American-Vietnamese relations have been cordial at best and lethal at worse, but A Dream in Hanoi proposes other possibilities for cross-cultural engagement besides war. Written, produced and directed by Tom Weidlinger, this beautifully realized documentary narrated by F. Murray Abraham follows a fall 2000 production of a Midsummer Night’s Dream in Vietnam, but it has a Shakespearean sense of drama and humor of its own. The Vietnamese and American theater companies involved aspires to create a bilingual, bicultural version of the play; the result is a clash of wills and worldviews that leaves participants from both camps forever changed.

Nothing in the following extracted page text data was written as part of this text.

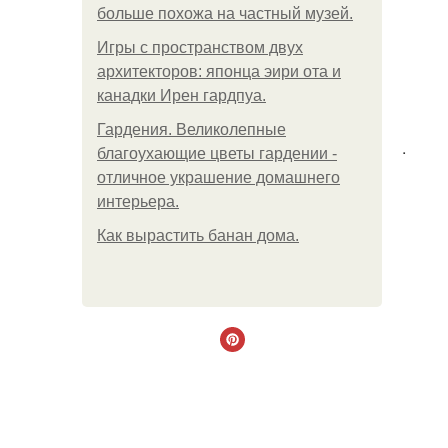
больше похожа на частный музей.
Игры с пространством двух
архитекторов: японца эири ота и
канадки Ирен гардпуа.
Гардения. Великолепные
.
благоухающие цветы гардении -
отличное украшение домашнего
интерьера.
Как вырастить банан дома.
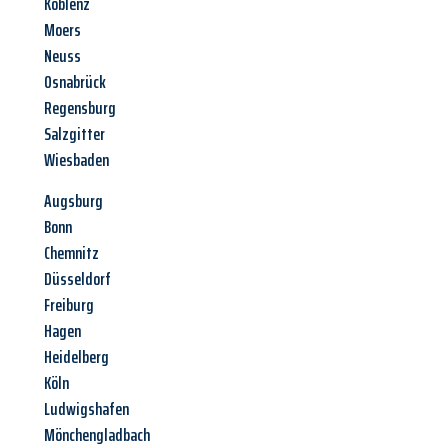
Koblenz
Moers
Neuss
Osnabrück
Regensburg
Salzgitter
Wiesbaden
Augsburg
Bonn
Chemnitz
Düsseldorf
Freiburg
Hagen
Heidelberg
Köln
Ludwigshafen
Mönchengladbach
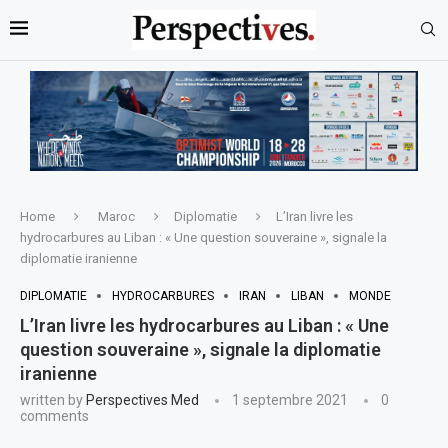
Home
Maroc
Diplomatie
L’Iran livre les
hydrocarbures au Liban : « Une question souveraine », signale la
diplomatie iranienne
DIPLOMATIE
HYDROCARBURES
IRAN
LIBAN
MONDE
L’Iran livre les hydrocarbures au Liban : « Une
question souveraine », signale la diplomatie
iranienne
written by
Perspectives Med
1 septembre 2021
0
comments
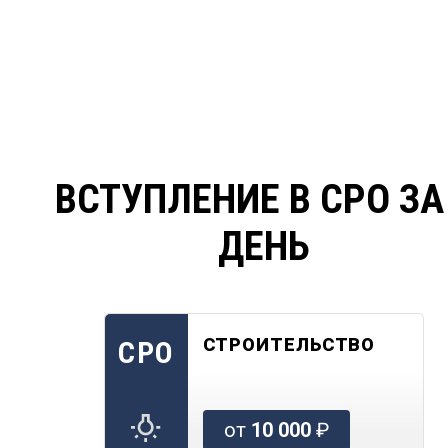
ВСТУПЛЕНИЕ В СРО ЗА
ДЕНЬ
СТРОИТЕЛЬСТВО
СРО
от
10 000
₽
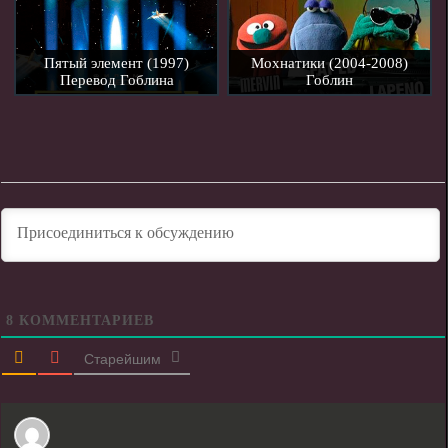
Пятый элемент (1997)
Мохнатики (2004-2008)
Перевод Гоблина
Гоблин
8
КОММЕНТАРИЕВ
Старейшим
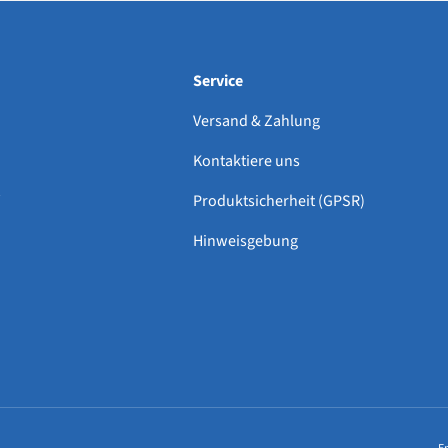
Service
Versand & Zahlung
Kontaktiere uns
Produktsicherheit (GPSR)
Hinweisgebung
Zahlungsmethoden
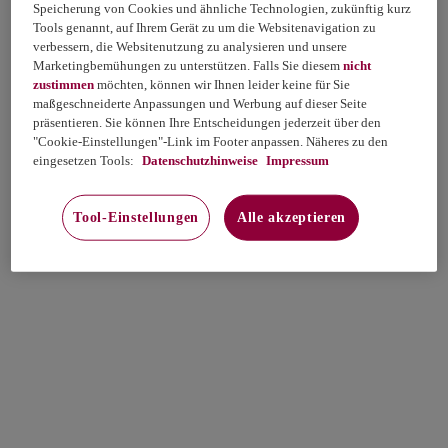
Speicherung von Cookies und ähnliche Technologien, zukünftig kurz
Tools genannt, auf Ihrem Gerät zu um die Websitenavigation zu
verbessern, die Websitenutzung zu analysieren und unsere
Marketingbemühungen zu unterstützen. Falls Sie diesem
nicht
zustimmen
möchten, können wir Ihnen leider keine für Sie
maßgeschneiderte Anpassungen und Werbung auf dieser Seite
präsentieren. Sie können Ihre Entscheidungen jederzeit über den
"Cookie-Einstellungen"-Link im Footer anpassen. Näheres zu den
eingesetzen Tools:
Datenschutzhinweise
Impressum
Tool-Einstellungen
Alle akzeptieren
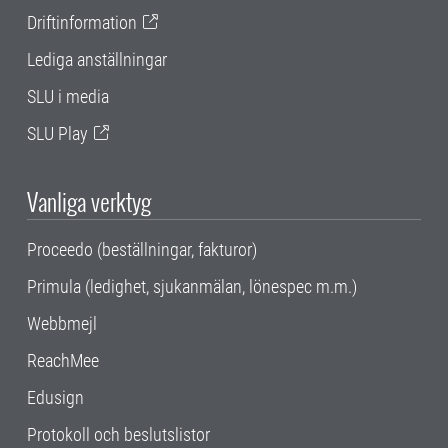
Driftinformation
Lediga anställningar
SLU i media
SLU Play
Vanliga verktyg
Proceedo (beställningar, fakturor)
Primula (ledighet, sjukanmälan, lönespec m.m.)
Webbmejl
ReachMee
Edusign
Protokoll och beslutslistor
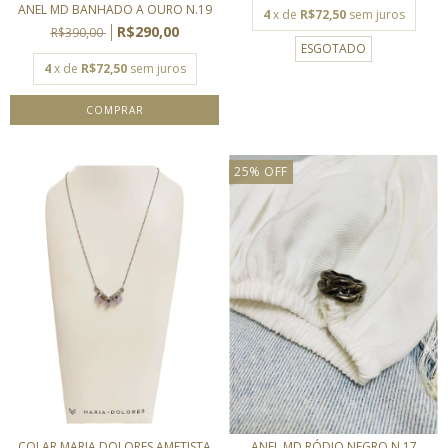
ANEL MD BANHADO A OURO N.19
4
x de
R$72,50
sem juros
R$290,00
R$390,00
ESGOTADO
4
x de
R$72,50
sem juros
25
%
OFF
COLAR MARIA DOLORES AMETISTA
ANEL MD RÓDIO NEGRO N.17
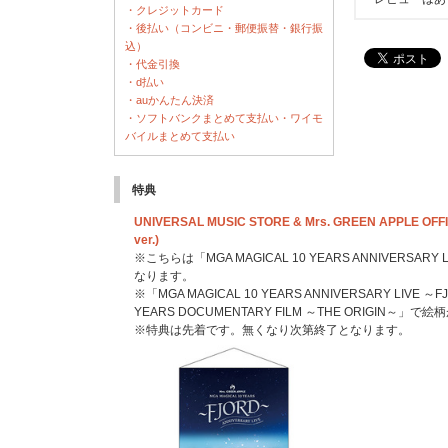
・クレジットカード
・後払い（コンビニ・郵便振替・銀行振
込）
・代金引換
・d払い
・auかんたん決済
・ソフトバンクまとめて支払い・ワイモ
バイルまとめて支払い
特典
UNIVERSAL MUSIC STORE & Mrs. GREEN APPLE
ver.)
※こちらは「MGA MAGICAL 10 YEARS ANNIVERSARY
なります。
※「MGA MAGICAL 10 YEARS ANNIVERSARY LIVE ～
YEARS DOCUMENTARY FILM ～THE ORIGIN～」
※特典は先着です。無くなり次第終了となります。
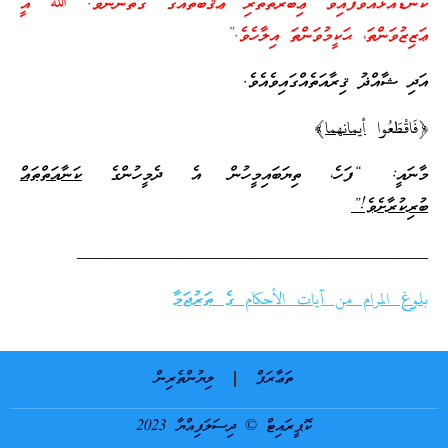
ކަނޑައަޅުއްވާފައިވާ ޢިބުރަތްތެރި ޢުޤޫބާތެއްގެ ގޮތުންނެވެ. ﷲ އީ
ޢަޒިޒުވަންތަ، ޙަކީމުވަންތަ އިލާހެވެ.”
އަދި ޝާއްޛު ޤިރާއަތެއްގައިވެއެވެ.
﴿فَاقْطَعُوا
أيمانهما
﴾
މާނައީ: “ފަހެ، ތިޔަބައިމީހުން އެ ދެމީހުންގެ
ކަނާއަތްތައް
ބުރިކުރާށެވެ!”
_______________________________________
بلوغ المرام من آيات الأحكام ގެ ތަރުޖަމާ
ތަޢާރަފް
ލިޔުންތެރިން
ކޮޕީރައިޓް © ދިސަލަފިއްޔާ 2023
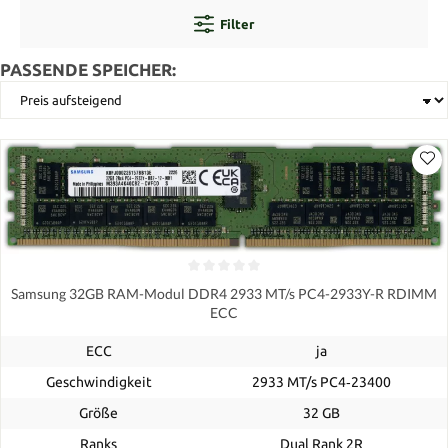
Filter
PASSENDE SPEICHER:
Samsung 32GB RAM-Modul DDR4 2933 MT/s PC4-2933Y-R RDIMM
ECC
ECC
ja
Geschwindigkeit
2933 MT/s PC4‑23400
Größe
32 GB
Ranks
Dual Rank 2R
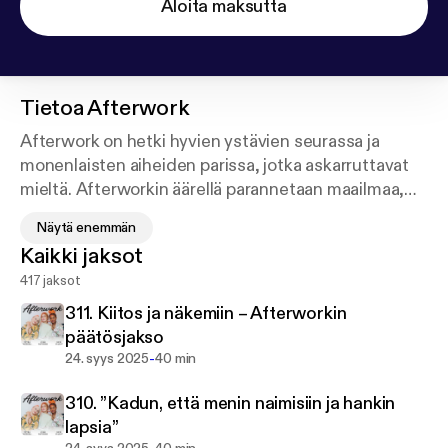
Aloita maksutta
Tietoa
Afterwork
Afterwork on hetki hyvien ystävien seurassa ja
monenlaisten aiheiden parissa, jotka askarruttavat
mieltä. Afterworkin äärellä parannetaan maailmaa,
jaetaan kokemuksia, itketään ja nauretaan,
Näytä enemmän
haastetaan omaa ja muiden ajattelua ja välillä opitaan
Kaikki jaksot
jotain ihan uuttakin. Tämän ystävien “terapiatuokion”
417 jaksot
aiheet vaihtelevat maan ja taivaan väliltä, kepeistä
jutuista syvällisempiin ja vakavampiin keskusteluihin.
311. Kiitos ja näkemiin – Afterworkin
Sarjan tekijät ovat suosittua Pupulandia-blogia
päätösjakso
kirjoittava Jenni Rotonen, stylisti Meri Milash ja
-
24. syys 2025
40 min
toimittaja Petra Väänänen - ja välillä menossa on
310. ”Kadun, että menin naimisiin ja hankin
mukana vierailijoitakin.
lapsia”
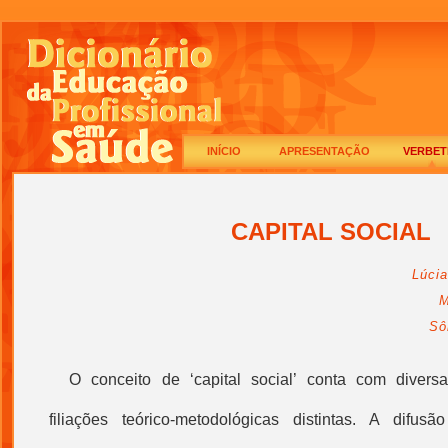
INÍCIO
APRESENTAÇÃO
VERBET
CAPITAL SOCIAL
Lúci
M
Sô
O
conceito de ‘
capital social
’ conta com divers
filiações teórico-metodológicas distintas. A dif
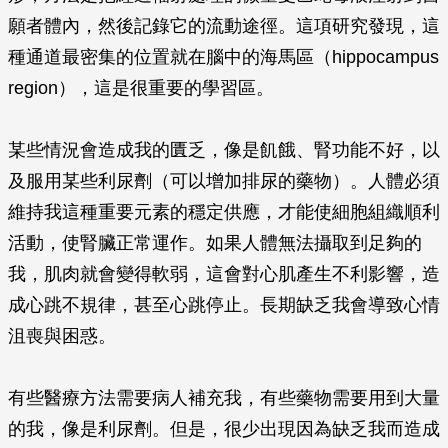
願者體內，然後記錄它的流動途徑。這項研究發現，這
種通道最密集的位置就在腦中的海馬區（hippocampus
region），這是很重要的學習區。
某些情況會造成我的匱乏，像是飢餓、腎功能不好，以
及服用某些利尿劑（可以增加排尿的藥物）。人體必須
維持我這種重要元素的穩定供應，才能使細胞組織順利
活動，使腎臟正常運作。如果人體無法攝取到足夠的
我，肌肉就會變得軟弱，這會對心肌產生不利影響，造
成心跳不規律，甚至心跳停止。長期缺乏我會導致心情
沮喪與困惑。
有些醫療方法需要病人補充我，有些藥物需要用到大量
的我，像是利尿劑。但是，很少出現因為缺乏我而造成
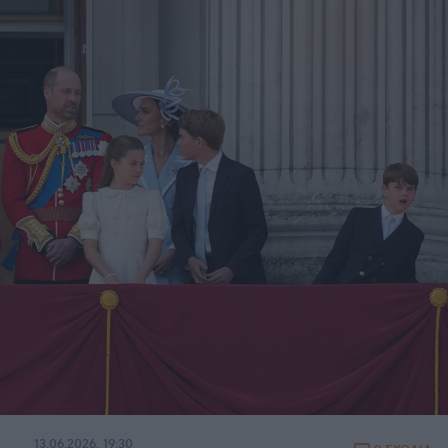
13.06.2026, 19:30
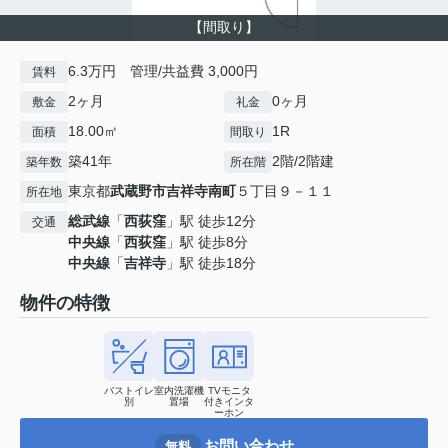
【間取り】
6.3万円 管理/共益費 3,000円
賃料
2ヶ月
0ヶ月
敷金
礼金
18.00㎡
1R
面積
間取り
築41年
2階/2階建
築年数
所在階
東京都
武蔵野市
吉祥寺南町
５丁目９－１１
所在地
総武線
「
西荻窪
」駅 徒歩12分
交通
中央線
「
西荻窪
」駅 徒歩8分
中央線
「
吉祥寺
」駅 徒歩18分
物件の特徴
バストイレ
室内洗濯機
TVモニタ
別
置場
付きインタ
ーホン
お問い合わせ
無料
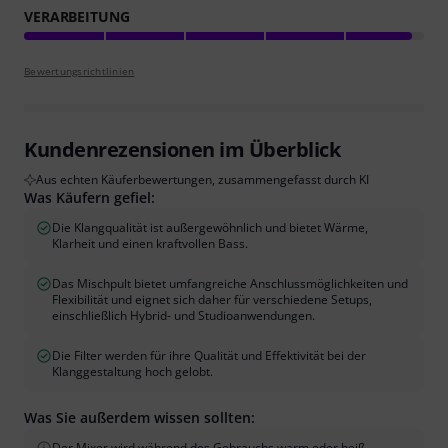
VERARBEITUNG
Bewertungsrichtlinien
Kundenrezensionen im Überblick
Aus echten Käuferbewertungen, zusammengefasst durch KI
Was Käufern gefiel:
Die Klangqualität ist außergewöhnlich und bietet Wärme,
Klarheit und einen kraftvollen Bass.
Das Mischpult bietet umfangreiche Anschlussmöglichkeiten und
Flexibilität und eignet sich daher für verschiedene Setups,
einschließlich Hybrid- und Studioanwendungen.
Die Filter werden für ihre Qualität und Effektivität bei der
Klanggestaltung hoch gelobt.
Was Sie außerdem wissen sollten:
Der Mixer wird während des Gebrauchs warm oder heiß.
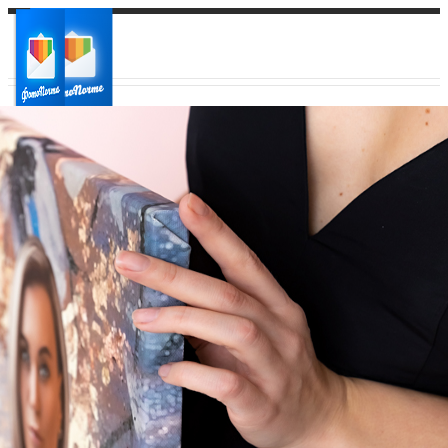
Ваш город:
Ваш регион доставки
Выберите из списка:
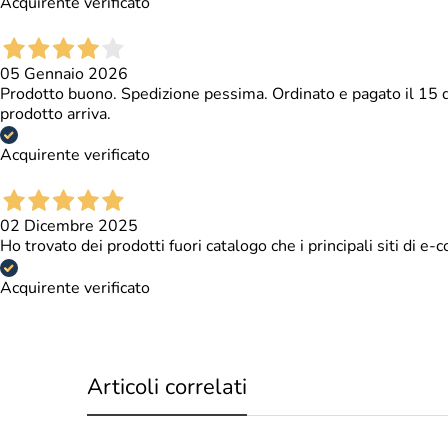
Acquirente verificato
05 Gennaio 2026
Prodotto buono. Spedizione pessima. Ordinato e pagato il 15 di
prodotto arriva.
Acquirente verificato
02 Dicembre 2025
Ho trovato dei prodotti fuori catalogo che i principali siti di
Acquirente verificato
Articoli correlati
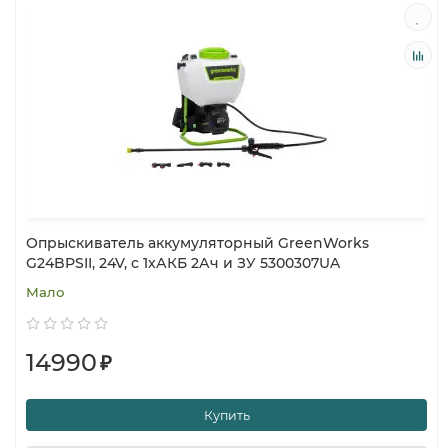
Опрыскиватель аккумуляторный GreenWorks
G24BPSII, 24V, c 1хАКБ 2Ач и ЗУ 5300307UA
Мало
14990
₽
Купить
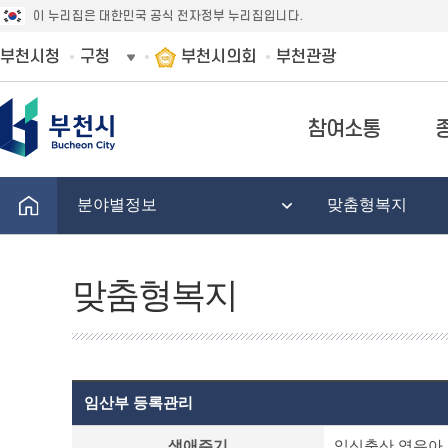
이 누리집은 대한민국 공식 전자정부 누리집입니다.
부천시청
구청
부천시의회
부천관광
참여소통
분야별정보
맞춤형복지
맞춤형복지
임산부 등록관리
맞
생애주기
임신출산,영유아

Colorful opening images of members of the two companies exchanging pleasantries hint at a smooth transition across literary and cultural lines, but problems soon emerge. Resentments develop into ruptures that threaten to capsize the entire production, with a lot of misery and anger generated on each side during the process. Vietnamese director Doan Hoang Giang shocks the Americans when he insists on adding an entourage for Puck consisting of “six masked drummer boy fairies.” The Vietnamese shrug at the inflexible Western theater types; “Americans want a script even for a soccer match!” Even the Vietnamese Ministry of Culture and Information, which had sponsored and encouraged the project (supposedly to teach the Vietnamese how to make money from art), abruptly boots the group out of its venue and forbids them to sell tickets.

Yet A Dream in Hanoi is no gloomfest, largely because of its engaging cast and its discovery of commonality in chaos. Contentious meetings, troubled rehearsals, and tearful harangues balance with shared laughter at a joke well played or a bond over the common hatred of the costumes. As in the play, this film’s “characters” awake from their dream with everything right again.